▶ **What is being asked**
Provide an exact copy of the data, excluding the images.

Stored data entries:
◆ ◆ ◆ ◆ ◆

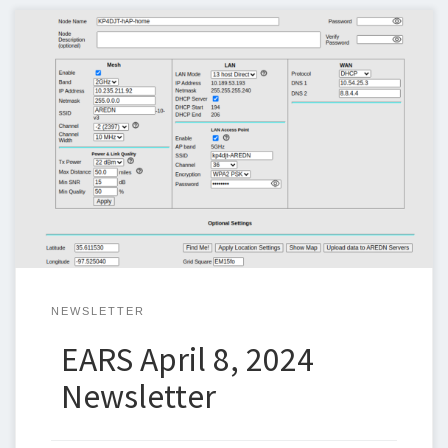
Below is the newsletter for April 8, 2024. I could use some help
with the newsletter so we can keep sending one out weekly. If
you can help, please let me know. Steven Christy,
N5ZQn5zq@n5zq.us April Board Meeting EARS holds a monthly
board meeting on the second Tuesday of each […]
NEWSLETTER
EARS April 8, 2024
Newsletter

◆ ◆ ◆ ◆ ◆

▶ **Answer to this task**
Below is the newsletter for April 8, 2024. I could use some help
with the newsletter so we can keep sending one out weekly. If
you can help, please let me know. Steven Christy,
N5ZQn5zq@n5zq.us April Board Meeting EARS holds a monthly
board meeting on the second Tuesday of each […]
NEWSLETTER
EARS April 8, 2024
Newsletter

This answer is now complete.